Justice Nariman also validates Gary Bostwick’s understanding of privacy as encompassing “repose, sanctuary, and intimate decision”. He states that right to privacy is divided into three categories. Namely, i) that which involves trespass to person by state’s invasion; ii) Unauthorized uses of information and; iii) individual autonomy over fundamental personal choices.

Justice Bobde is of the opinion that fundamental rights have two facets –firstly, to limit the legislative powers and secondly, to provide rights in order to flourish the conditions for the development and dignity of individuals.

On the other hand, Justice Kaul stated that an individual can claim privacy against state as well as non-state actors. With respect to the state, individual recognizes the potential threats in profiling and surveillance whereas against the non-state actors he focuses more on impact of technology i.e. data generation, collection and use in the digital economy. Justice Kaul also advocates that “technology’s impact on the actions of an individual and the consequential chilling effect it may have on free speech and expression.” He thus notices the necessity to protect certain information from both the State as well as non-state actors.

Lastly, Justice Sapre majorly focuses his opinion restricted to importance of Preamble of the constitution. He asserts how an individual can connect his right to privacy with the principles of liberty, dignity, and fraternity enshrined.

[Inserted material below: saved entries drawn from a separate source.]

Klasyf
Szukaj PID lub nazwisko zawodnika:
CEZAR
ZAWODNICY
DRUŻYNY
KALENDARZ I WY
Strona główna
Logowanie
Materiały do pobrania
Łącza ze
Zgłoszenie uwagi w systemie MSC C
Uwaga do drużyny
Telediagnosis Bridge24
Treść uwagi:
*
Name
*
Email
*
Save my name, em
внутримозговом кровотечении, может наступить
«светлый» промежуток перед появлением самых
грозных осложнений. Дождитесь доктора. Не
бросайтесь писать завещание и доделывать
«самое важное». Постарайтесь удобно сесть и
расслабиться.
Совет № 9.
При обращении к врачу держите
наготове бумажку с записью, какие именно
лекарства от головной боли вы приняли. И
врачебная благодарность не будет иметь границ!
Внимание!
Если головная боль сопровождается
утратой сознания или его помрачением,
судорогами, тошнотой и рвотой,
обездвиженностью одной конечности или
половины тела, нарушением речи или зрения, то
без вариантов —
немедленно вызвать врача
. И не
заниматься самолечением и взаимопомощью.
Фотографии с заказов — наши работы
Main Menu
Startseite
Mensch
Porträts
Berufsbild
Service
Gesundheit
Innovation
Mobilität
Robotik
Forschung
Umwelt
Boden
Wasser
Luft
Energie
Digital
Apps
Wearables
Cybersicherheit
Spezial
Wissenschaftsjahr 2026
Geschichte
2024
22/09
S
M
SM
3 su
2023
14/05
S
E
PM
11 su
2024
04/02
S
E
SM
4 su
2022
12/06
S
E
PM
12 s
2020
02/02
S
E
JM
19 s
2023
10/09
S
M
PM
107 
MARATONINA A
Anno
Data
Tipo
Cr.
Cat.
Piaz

Even after opposing judgements in M.P Singh and Kharak Singh cases, the Supreme Court of India evolved itself in overruling and altering the judiciary’s jurisprudence. It advocated that privacy in an integral part of “personal liberty” covered under Article 21 of the Constitution which needs to be maintained unless denied through “procedures established by law”. The procedures so established must be “just, fair, and reasonable”.

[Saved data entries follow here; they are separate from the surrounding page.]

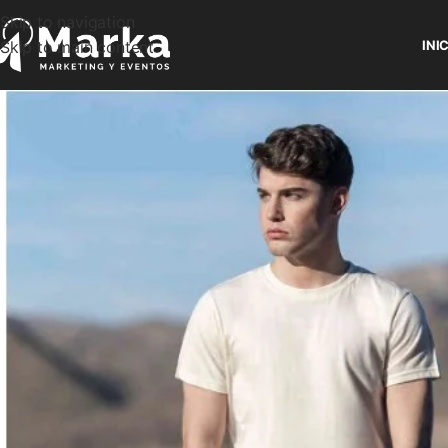
Skip to navigation
Skip to main content
INI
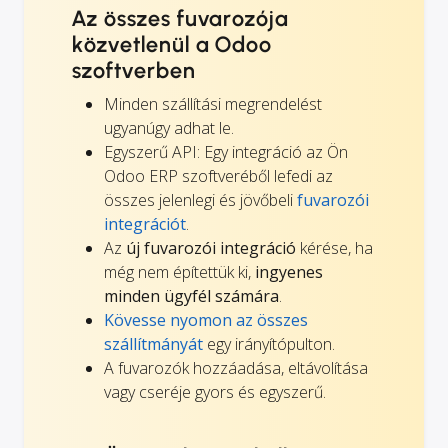
Az összes fuvarozója
közvetlenül a Odoo
szoftverben
Minden szállítási megrendelést
ugyanúgy adhat le.
Egyszerű API: Egy integráció az Ön
Odoo ERP szoftveréből lefedi az
összes jelenlegi és jövőbeli
fuvarozói
integrációt
.
Az
új fuvarozói integráció
kérése, ha
még nem építettük ki,
ingyenes
minden ügyfél számára
.
Kövesse nyomon az összes
szállítmányát
egy irányítópulton.
A fuvarozók hozzáadása, eltávolítása
vagy cseréje gyors és egyszerű.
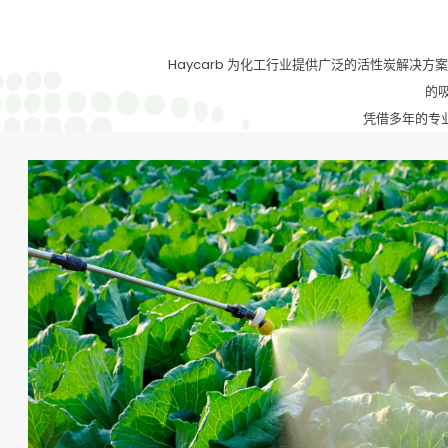
Haycarb 为化工行业提供广泛的活性炭解
的
凭借多年的专业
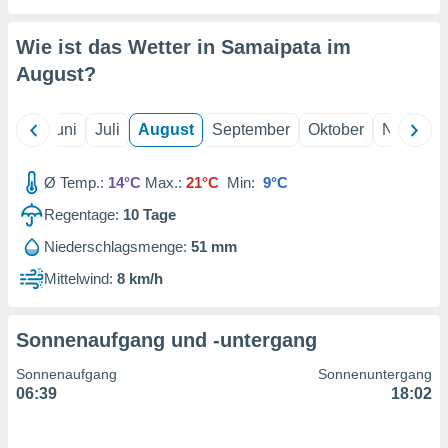
von
erte
Wie ist das Wetter in Samaipata im
verwendung
August
?
n zur
erter
Mai
Juni
Juli
August
September
Oktober
Novembe
rstellung
n zur
ierung von
Ø Temp.:
14°C
Max.:
21°C
Min:
9°C
verwendung
n zur
Regentage:
10
Tage
Niederschlagsmenge:
51 mm
erter
essung der
Mittelwind:
8 km/h
ung,
er
ce von
Sonnenaufgang und -untergang
analyse von
n durch
Sonnenaufgang
Sonnenuntergang
 oder
06:39
18:02
onen von
nen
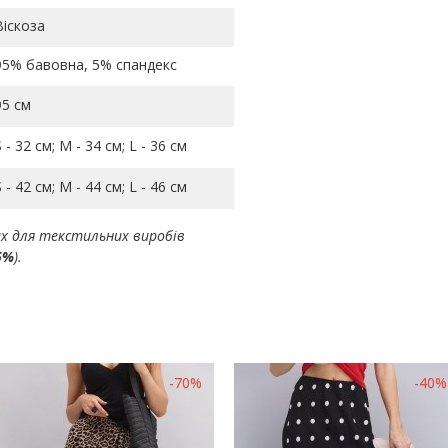
Віскоза
95% бавовна, 5% спандекс
95 см
S - 32 см; M - 34 см; L - 36 см
S - 42 см; M - 44 см; L - 46 см
ах для текстильних виробів
5%
).
-70%
-40%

A nine-judge bench of the Apex court held unanimously that the right to privacy is a constitutionally protected right, as well as being accompanying with other freedoms guaranteed under Part III of the Constitution of India, 1950. The case was brought by a retired high court judge who challenged Government’s proposed Aadhaar scheme for a uniform bio-metrics based identity system. A unique 12 digit code was generated for every individual and it was made a mandatory condition in order to avail schemes and privileges. The Court was of the opinion that privacy is a facet of fundamental freedom or liberty guaranteed under Article 21 which states that: No person shall be deprived of his life or personal liberty except according to procedure established by law”. Privacy is new born right of today’s era. Due to fast technological developments in the world, data protection is the foremost duty of the government. Further, the case is likely to be of wider significance as privacy campaigners use it to pursue the constitutional debate over privacy in other countries. The present case widens the purview of freedom of expression by advocating privacy as a natural right, as any opposition to this would infringe the fundamental right of an individual which is backed by constitutional sanctions. This will expand the scope of privacy regarding state surveillance, religious expression and data protection.

Till now, privacy was not considered as a fundamental right because the decisions given in the cases of M.P Sharma and Kharak Singh were binding on the lower courts.as this decision was given by a historic nine-judge bench of the Apex court.[7] Therefore, it established a binding precedent on all courts, unless overruled by a larger bench. The real test of privacy will lie in how subsequent Courts apply the Puttaswamy decision to determine these varied questions.

[1] M.P. Sharma v. Satish Chandra 1954 A.I.R. 300: Kharak Singh 1963 A.I.R. 1295 (India).

[2] No person shall be deprived of his life or personal liberty except according to procedure established by law.

[3] M.P. Sharma v. Satish Chandra 1954 A.I.R. 300 (India).

[4] Kharak Singh. 1963 A.I.R. 1295 (India).

[5] Article 21, Constitution of India, 1950.

[6] The State shall not deny to any person equality before the law or equal protection of law within the territory of India.

[7] Article 141, Constitution of India, 1950.